Wie mit dem Straus sie lächelnd spricht!
Und war das eine Thräne nicht?
Jetzt steht sie auf, zu ihm gewendet;
Erschrocken ihr der Straus entgleitet, –
Und stillen Gangs er zu ihr schreitet.
Es wankt sein Tritt, bleich harret sie,
Er schaut sie an, er beugt das Knie,
Und was ihr auch verschweigt sein Mund,
Sein bittend Auge thut ihr's kund;
Sie lächelt und verstehet ihn,
Und schmerzlich stumm hat sie verziehn.

Drauf gehn sie mit einander fort,
Ein Jedes still in eignem Sinnen.
Herrn Walther drängt es um ein Wort,
Kaum aber wagt er zu beginnen;
Da endlich doch nach langem Streit
Frägt Amaranth er tiefbeklommen:
»Hat dich in deiner Einsamkeit
Noch nie ein Sehnen überkommen,
Statt deiner stillen Waldesauen,
Einmal die freie Welt zu schauen,
Am Neckar draußen und am Rhein,
Im Kreise holder Ritterfrauen,
Beim Fest und beim Turnier zu sein?« –
Und keusch die Augen hingeschlagen
Spricht Amaranth auf sein Befragen:
»Was kann zum stillbeglückten Leben
Die Welt mir draußen Neues geben?
Ich glaub', sie könnt' mir nehmen nur.
Es ist mir ja der reichste Frieden
In meiner Einsamkeit beschieden;
Mir zeigt ja stündlich die Natur
Des Schöpfers weise Macht auf's Neu';
Der liebe Gott gab mir mein Haus,
Darin ich walten darf getreu,
Und nie geht mir die Arbeit aus.
Ich nenn' den besten Vater mein,
Darf ihm ein liebend Kind ja sein,
Mich täglich im Gehorsam üben,
Ihm nie auch nur ein Aug' zu trüben.
Mir sind zur Stärkung meiner Seele
Die Sakramente stets bereit,
Ich hab' des Kirchgangs Seligkeit;
Und o!
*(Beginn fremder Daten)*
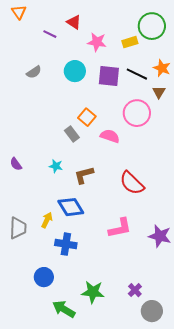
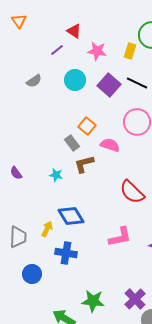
purple line: (50, 34) -> (57, 50), moved, turned -64
yellow rectangle: (130, 42) -> (130, 51), turned -56
purple square: (109, 76) -> (109, 85), turned 35
brown L-shape: (84, 175) -> (84, 164), moved
blue circle: (44, 277) -> (32, 274), moved
purple cross: (135, 290) -> (135, 299), size x1.5

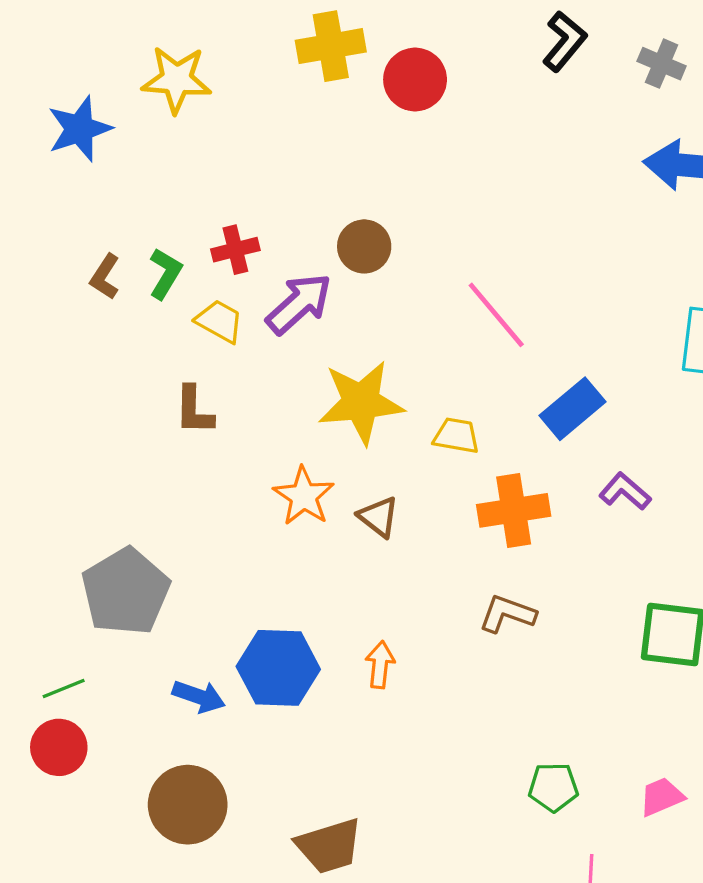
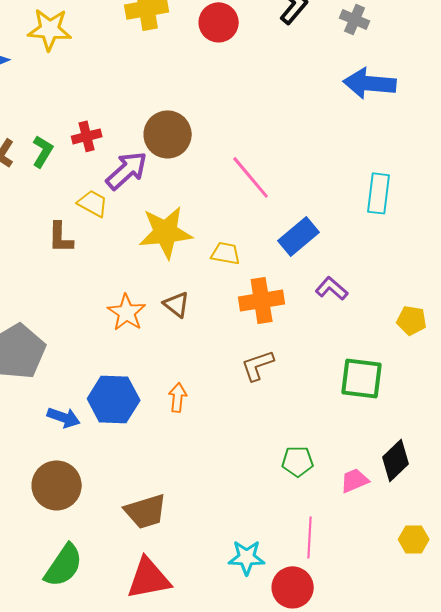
red circle: (415, 80) -> (219, 22), moved
brown circle: (364, 246) -> (168, 134), size x1.4
yellow trapezoid: (219, 321) -> (93, 203), moved
orange star: (304, 496) -> (127, 312), moved
brown L-shape: (507, 614) -> (258, 365), turned -39
green pentagon: (553, 787) -> (298, 461), moved

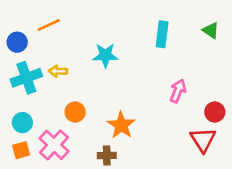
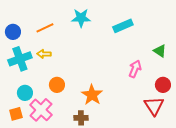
orange line: (49, 25) -> (45, 28), moved
green triangle: (211, 30) -> (160, 51), moved
cyan rectangle: (162, 34) -> (123, 26), turned 60
cyan star: (105, 55) -> (81, 18), moved
cyan circle: (22, 123) -> (25, 93), moved

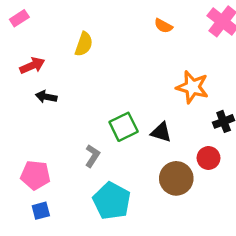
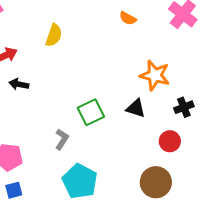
black triangle: (161, 132) -> (136, 108), moved
brown circle: (176, 178) -> (156, 182), moved

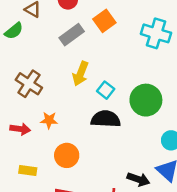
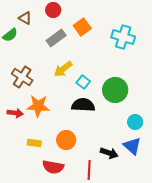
yellow arrow: (80, 74) -> (63, 69), turned 30
orange star: (49, 120) -> (38, 106), size x1.6
orange circle: (67, 155) -> (66, 140), moved
yellow rectangle: (28, 171) -> (34, 143), moved

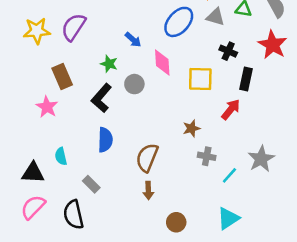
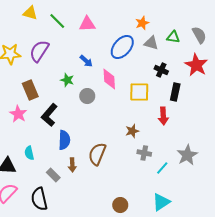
black L-shape: (101, 98) -> (49, 115), moved
red arrow: (231, 109) -> (163, 116), turned 138
brown arrow: (148, 191) -> (72, 165), moved

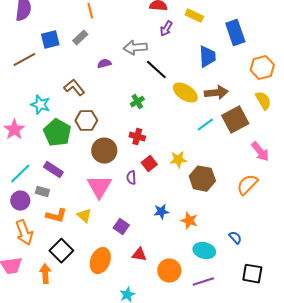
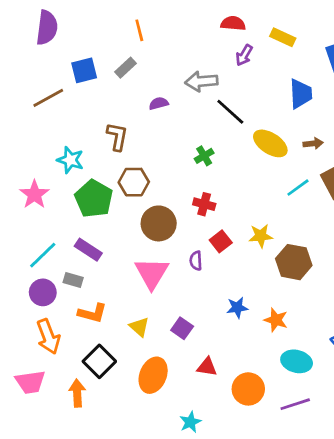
brown L-shape: (74, 88) -> (117, 137), turned 50
brown arrow: (216, 93) -> (313, 143), size x0.6
yellow triangle: (84, 216) -> (139, 327), moved

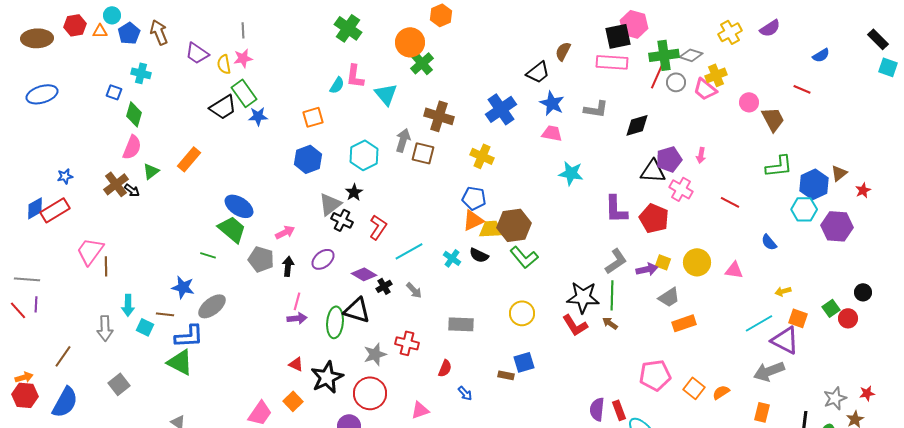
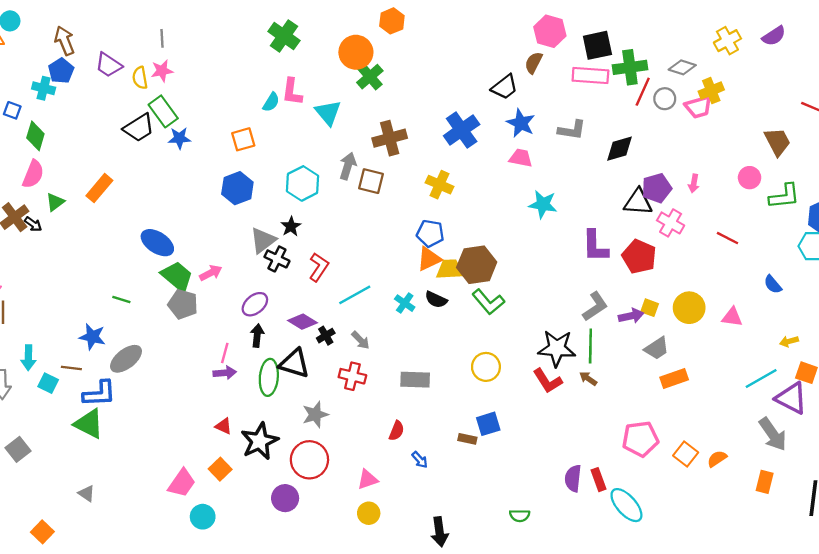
pink hexagon: (634, 24) -> (550, 31), moved
blue pentagon: (129, 33) -> (61, 71), moved
green cross: (664, 55) -> (630, 67), moved
pink trapezoid: (705, 89) -> (698, 107), turned -55
pink circle: (749, 102) -> (750, 178), moved
brown cross: (439, 116) -> (390, 138), turned -32
green trapezoid: (232, 229) -> (177, 276), moved
black arrow: (288, 266) -> (257, 336), moved
red cross: (407, 343) -> (352, 376), moved
gray arrow: (769, 371) -> (773, 434), turned -104

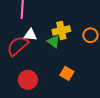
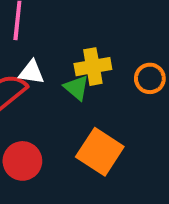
orange square: (67, 73) -> (100, 152), size x1.6

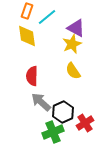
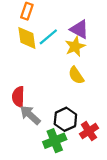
cyan line: (47, 17) -> (48, 37), moved
red semicircle: (32, 76) -> (18, 97), moved
gray arrow: (41, 102) -> (30, 115), moved

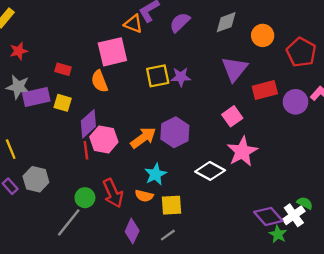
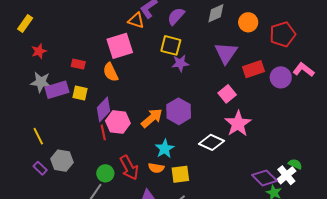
red pentagon: (301, 52) -> (283, 34), turned 30
yellow square: (158, 76) -> (171, 45), moved, turned 30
Daß mir auch gar Nichts fehle
Zu eines Weibes frommem Segen,
Gab Gott zum Weihnachtsangebind
'Ne kranke Mutter mir zu pflegen,
Und zu erziehn ihr Waisenkind!«

So sind sie unterm Nadelhang
Gewandelt still den trauten Gang;
Herrn Walthers Aug' voll Ehrfurcht schaut,
Kaum sie zu streifen er sich traut.
Und wie das letzte Wort sie sprach,
Wie Seufzen ihre Stimme brach,
Und dicht umrankt vom Tannenarm,
Das Herz gedrückt vom stummen Harm,
Bleibt Amaranth und Walther stehen;
Und Jedes sieht vom Aug' des Andern
Auf's Herz die schwere Thräne wandern,
Und Jedem möcht es übergehen.

Wie leuchtet da mit einem Mal
So frei sein schwarzer Augenstrahl!
In rasch gewonnenem Entschluß
Den Brautring er vom Finger streift,
Und ihre Hand er schnell ergreift,
Drückt knieend drauf vielheißen Kuß;
Und wieder läßt die Hand er gehen,
Blickt zu ihr auf in tiefstem Flehen,
Den Ring zu ihr emporgewandt:
»Nimm du den Ring, o Amaranth!«

Doch Amaranth versagend biegt
So bleich und ernst sich von ihm los;
Auf's Herz gekreuzt die Hand sie schmiegt,
Und blickt gen Himmel stumm und groß,
Daß immer noch vor ihr er kniet,
Und fragend ihr in's Antlitz sieht,
Und ganz erstarrt in ihrer Ruh',
Den Ring in den erhobnen Händen.

Waldvöglein sehn vertraulich zu,
Als ob sie alles wohl verständen.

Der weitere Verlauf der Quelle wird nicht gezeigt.